Ya hablaremos de ello, probablemente, esta misma noche, y entonces lo comprenderás mejor; pero, entretanto, quiero decirte que te portaste muy bien. Estaba seguro.
JUD.
PS. — Norma no sabe lo que dice esta carta —le he contado otro cuento— y, si a ti no te importa, prefiero que no se entere. En los cincuenta y ocho años que llevamos casados le he dicho a Norma más de una mentira. Supongo que la mayoría de los hombres mienten a sus esposas, pero me parece que casi todos ellos podrían presentarse ante Dios y confesar sus mentiras sin tener que bajar la cabeza.
Bueno, ven esta noche y pimplaremos un poco.
J.
Louis se quedó en lo alto de la escalera que conducía al porche —ahora vacío, pues los confortables sillones de mimbre estaban guardados hasta otra primavera— mirando la carta con el entrecejo fruncido. ¿No decir a Ellie que el gato había muerto? No se lo había dicho. ¿Otros animales enterrados allí? ¿Supersticiones que databan de hacía más de trescientos años?
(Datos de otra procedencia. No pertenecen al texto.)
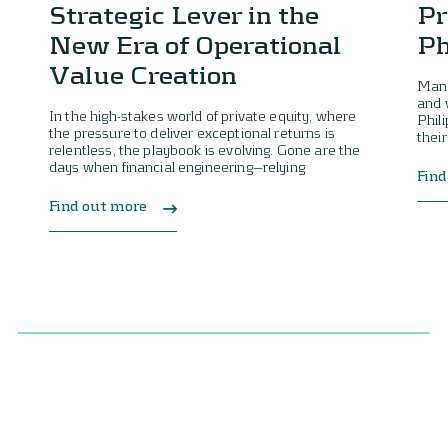
Strategic Lever in the
Pr
New Era of Operational
Ph
Value Creation
Mana
and 
In the high-stakes world of private equity, where
Phil
the pressure to deliver exceptional returns is
their
relentless, the playbook is evolving. Gone are the
days when financial engineering—relying
Find
Find out more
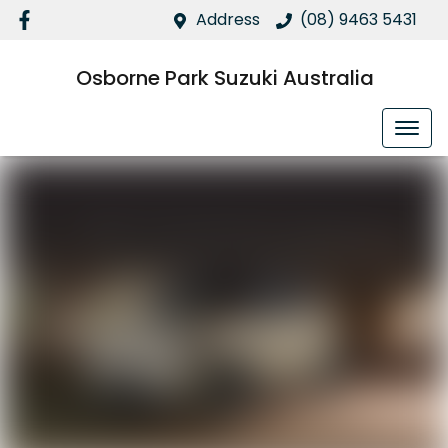
Address
(08) 9463 5431
Osborne Park Suzuki Australia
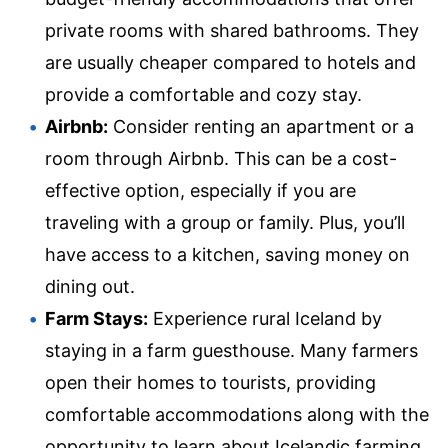
private rooms with shared bathrooms. They
are usually cheaper compared to hotels and
provide a comfortable and cozy stay.
Airbnb:
Consider renting an apartment or a
room through Airbnb. This can be a cost-
effective option, especially if you are
traveling with a group or family. Plus, you’ll
have access to a kitchen, saving money on
dining out.
Farm Stays:
Experience rural Iceland by
staying in a farm guesthouse. Many farmers
open their homes to tourists, providing
comfortable accommodations along with the
opportunity to learn about Icelandic farming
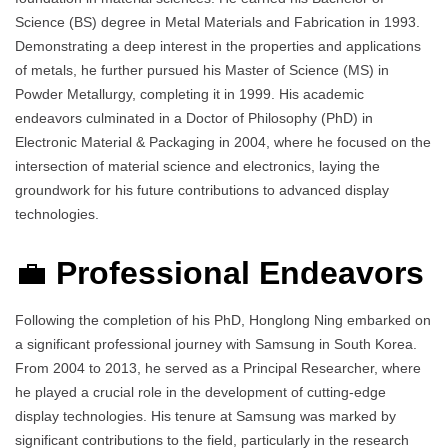
Science (BS) degree in Metal Materials and Fabrication in 1993.
Demonstrating a deep interest in the properties and applications
of metals, he further pursued his Master of Science (MS) in
Powder Metallurgy, completing it in 1999. His academic
endeavors culminated in a Doctor of Philosophy (PhD) in
Electronic Material & Packaging in 2004, where he focused on the
intersection of material science and electronics, laying the
groundwork for his future contributions to advanced display
technologies.
💼
Professional Endeavors
Following the completion of his PhD, Honglong Ning embarked on
a significant professional journey with Samsung in South Korea.
From 2004 to 2013, he served as a Principal Researcher, where
he played a crucial role in the development of cutting-edge
display technologies. His tenure at Samsung was marked by
significant contributions to the field, particularly in the research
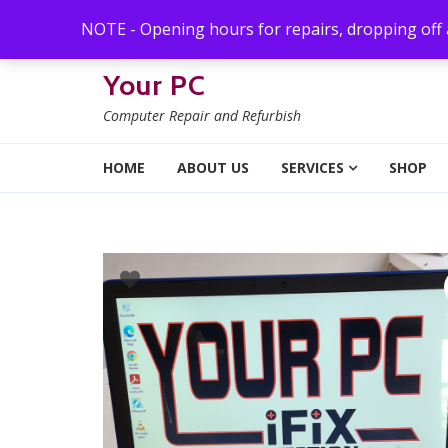
Skip to navigation
Skip to content
NOTE - Opening hours for repairs, dropping off
Your PC
Computer Repair and Refurbish
HOME
ABOUT US
SERVICES
SHOP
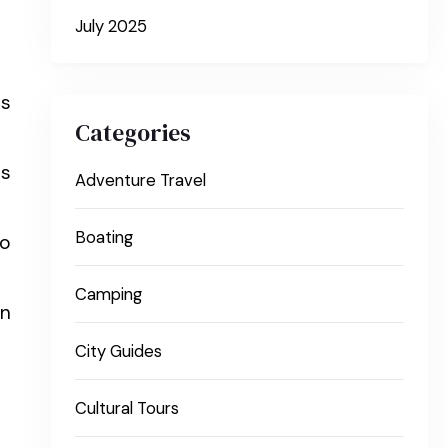
July 2025
us
Categories
ns
Adventure Travel
Boating
to
Camping
wn
City Guides
Cultural Tours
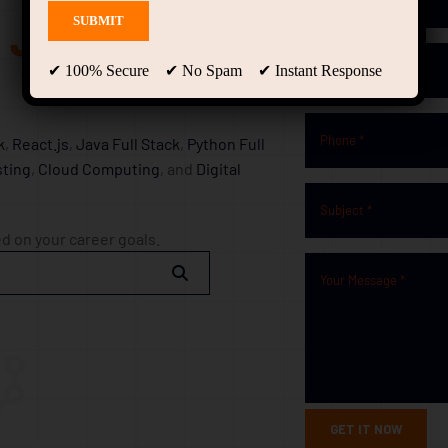
g Journey
✔ 100% Secure ✔ No Spam ✔ Instant Response
k
,
React.js
,
Java Full Stack
,
Python Full
ting
,
Cloud Computing
, and
Digital
d on your career goals.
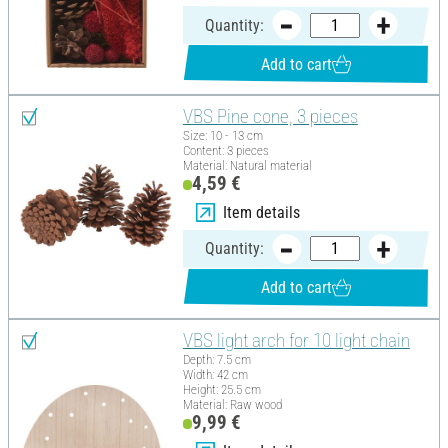
Quantity:
Add to cart
VBS Pine cone, 3 pieces
Size: 10 - 13 cm
Content: 3 pieces
Material: Natural material
4,59 €
Item details
Quantity:
Add to cart
VBS light arch for 10 light chain
Depth: 7.5 cm
Width: 42 cm
Height: 25.5 cm
Material: Raw wood
9,99 €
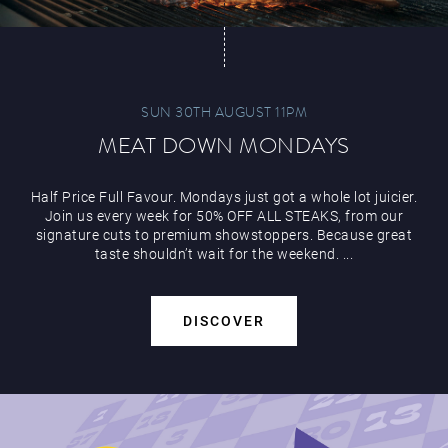
SUN 30TH AUGUST 11PM
MEAT DOWN MONDAYS
Half Price Full Favour. Mondays just got a whole lot juicier.
Join us every week for 50% OFF ALL STEAKS, from our
signature cuts to premium showstoppers. Because great
taste shouldn’t wait for the weekend. ...
DISCOVER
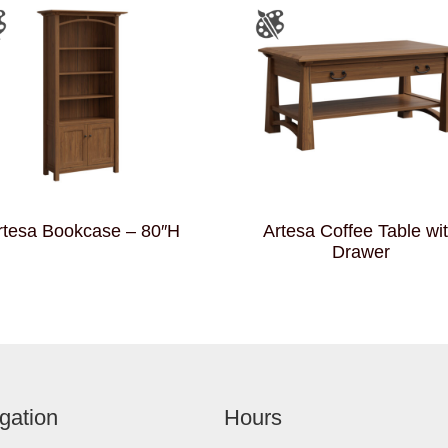
rtesa Bookcase – 80″H
Artesa Coffee Table wi
Drawer
gation
Hours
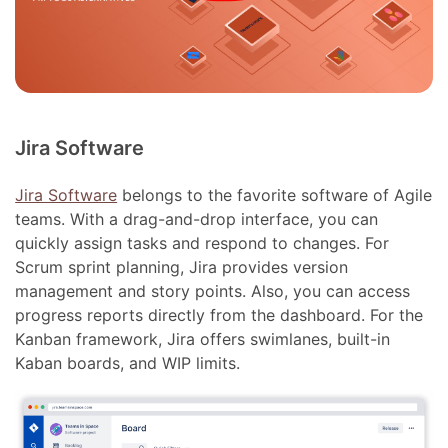
Jira Software
Jira Software
belongs to the favorite software of Agile
teams. With a drag-and-drop interface, you can
quickly assign tasks and respond to changes. For
Scrum sprint planning, Jira provides version
management and story points. Also, you can access
progress reports directly from the dashboard. For the
Kanban framework, Jira offers swimlanes, built-in
Kaban boards, and WIP limits.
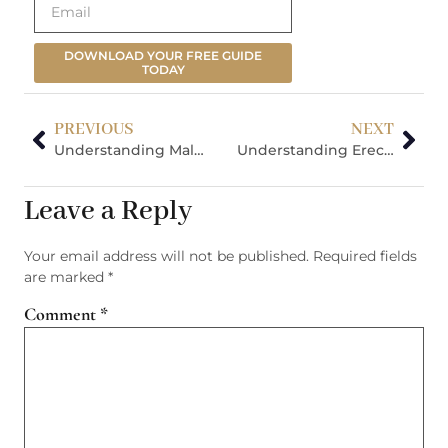
DOWNLOAD YOUR FREE GUIDE
TODAY
PREVIOUS
NEXT
Understanding Male Infertility: Your Comprehensive Diagnosis & Treatment Guide
Understanding Erectile Dysfunction: Your Complete Treatment Guide
Leave a Reply
Your email address will not be published.
Required fields
are marked
*
Comment
*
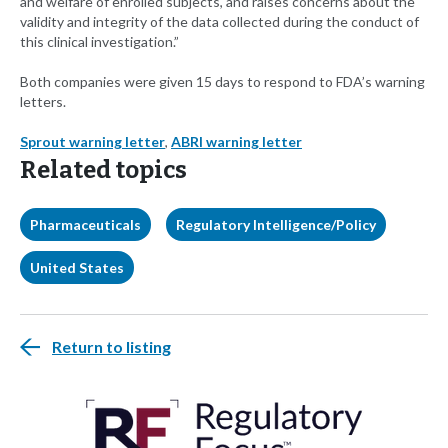
and welfare of enrolled subjects, and raises concerns about the
validity and integrity of the data collected during the conduct of
this clinical investigation.”
Both companies were given 15 days to respond to FDA’s warning
letters.
Sprout warning letter
,
ABRI warning letter
Related topics
Pharmaceuticals
Regulatory Intelligence/Policy
United States
Return to listing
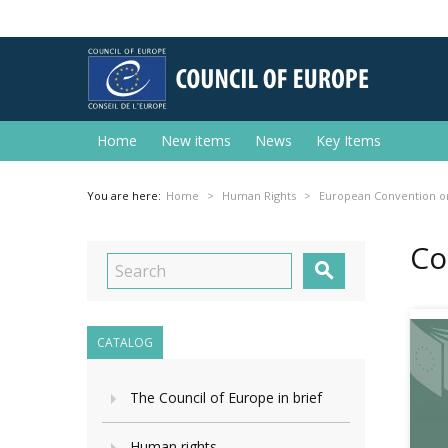
Home
New items
News
Key Items
You are here:
Home
Human Rights
European Convention o
Co

CATALOG
The Council of Europe in brief
Human rights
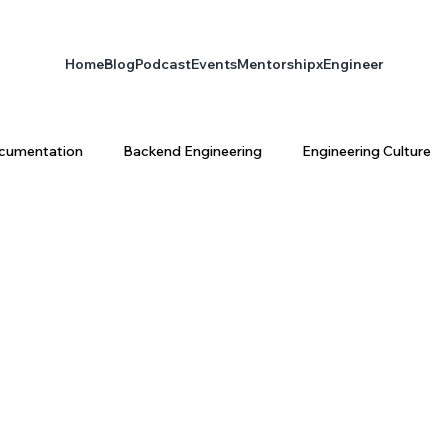
Home
Blog
Podcast
Events
Mentorship
xEngineer
cumentation
Backend Engineering
Engineering Culture
ta Engineering
Platform Engineering
infrastructure
latform Architecture
Software Engineering
AI & Enginee
ty
AI
xEngineer
Engineering Productivity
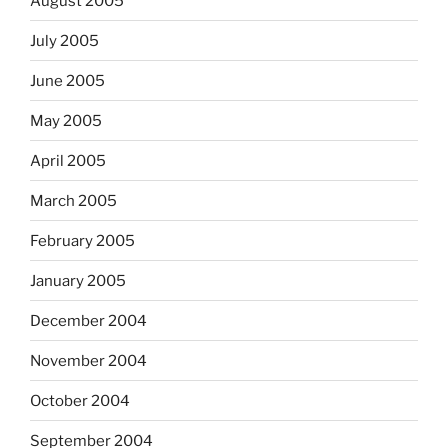
August 2005
July 2005
June 2005
May 2005
April 2005
March 2005
February 2005
January 2005
December 2004
November 2004
October 2004
September 2004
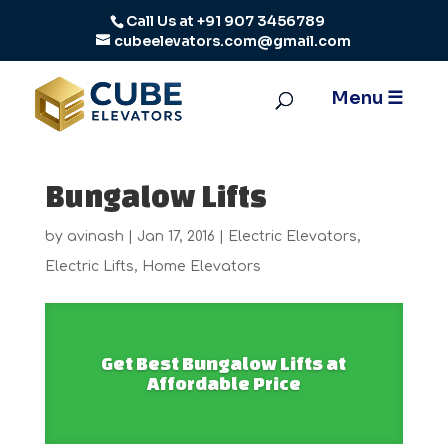
Call Us at
+91 907 3456789
cubeelevators.com@gmail.com
Bungalow Lifts
by
avinash
|
Jan 17, 2016
|
Electric Elevators
,
Electric Lifts
,
Home Elevators
Get Best Bungalow Lifts at
Affordable Price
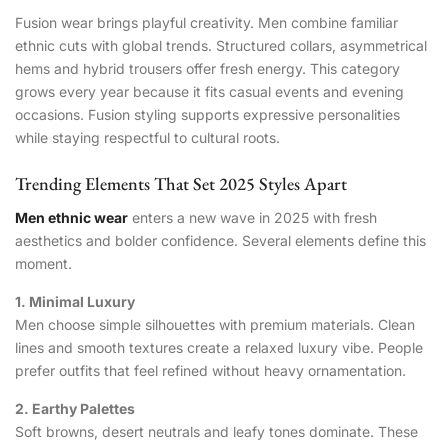
Fusion wear brings playful creativity. Men combine familiar
ethnic cuts with global trends. Structured collars, asymmetrical
hems and hybrid trousers offer fresh energy. This category
grows every year because it fits casual events and evening
occasions. Fusion styling supports expressive personalities
while staying respectful to cultural roots.
Trending Elements That Set 2025 Styles Apart
Men ethnic wear
enters a new wave in 2025 with fresh
aesthetics and bolder confidence. Several elements define this
moment.
1. Minimal Luxury
Men choose simple silhouettes with premium materials. Clean
lines and smooth textures create a relaxed luxury vibe. People
prefer outfits that feel refined without heavy ornamentation.
2. Earthy Palettes
Soft browns, desert neutrals and leafy tones dominate. These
«… y entonces lo comprenderás mejor».
Resiguió aquella línea con el dedo y, por primera vez, se puso a pensar deliberadamente en lo que habían hecho la noche anterior. Los recuerdos estaban borrosos, difuminados, como las imágenes de los sueños o de los actos que se realizan bajo los efectos de un estupefaciente. Se acordaba de haber subido al montón de troncos, y de aquel leve resplandor que había en el pantano, y de que allí había por lo menos de cinco a diez grados más de temperatura, pero todo ello era como esa conversación que mantienes con el anestesista antes de que te haga dormir.
«… y supongo que la mayoría de los hombres mienten a su mujer…».
«A su mujer y a su hija», pensó Louis, pero parecía cosa de magia la forma en que Jud había adivinado lo ocurrido aquella mañana, tanto en el teléfono como dentro de su cabeza.
Louis dobló la carta lentamente, que estaba escrita en papel rayado como de una libreta de colegial, y volvió a meterla en el sobre. Luego, guardó el sobre en el bolsillo de atrás del pantalón y cruzó la carretera para volver a su casa.